[Collected data]
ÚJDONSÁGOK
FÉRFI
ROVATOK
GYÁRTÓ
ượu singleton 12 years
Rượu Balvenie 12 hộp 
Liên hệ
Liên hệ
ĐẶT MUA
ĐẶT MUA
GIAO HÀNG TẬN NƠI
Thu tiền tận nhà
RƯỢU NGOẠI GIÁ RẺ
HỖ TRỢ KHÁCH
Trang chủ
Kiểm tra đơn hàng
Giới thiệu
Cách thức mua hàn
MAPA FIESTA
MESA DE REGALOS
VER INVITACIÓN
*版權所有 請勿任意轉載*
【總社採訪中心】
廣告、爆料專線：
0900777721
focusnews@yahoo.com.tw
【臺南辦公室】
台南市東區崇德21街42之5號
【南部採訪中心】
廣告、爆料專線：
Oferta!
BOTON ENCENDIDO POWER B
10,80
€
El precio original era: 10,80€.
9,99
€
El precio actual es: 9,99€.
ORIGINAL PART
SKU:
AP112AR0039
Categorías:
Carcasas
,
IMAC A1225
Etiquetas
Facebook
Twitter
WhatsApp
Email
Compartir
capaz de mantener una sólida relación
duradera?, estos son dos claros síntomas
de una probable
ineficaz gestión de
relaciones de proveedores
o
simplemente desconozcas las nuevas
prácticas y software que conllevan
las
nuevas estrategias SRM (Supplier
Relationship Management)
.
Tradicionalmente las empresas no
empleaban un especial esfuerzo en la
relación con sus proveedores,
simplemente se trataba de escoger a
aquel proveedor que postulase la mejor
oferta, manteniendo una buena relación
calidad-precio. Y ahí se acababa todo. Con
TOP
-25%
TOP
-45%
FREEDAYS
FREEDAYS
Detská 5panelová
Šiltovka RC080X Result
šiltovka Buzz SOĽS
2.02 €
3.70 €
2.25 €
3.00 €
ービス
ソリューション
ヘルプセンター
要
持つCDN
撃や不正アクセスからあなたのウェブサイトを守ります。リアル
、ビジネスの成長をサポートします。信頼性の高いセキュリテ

What to work on
Reply with nothing but the number of lines in the data above that contain "nuevas".

Response
2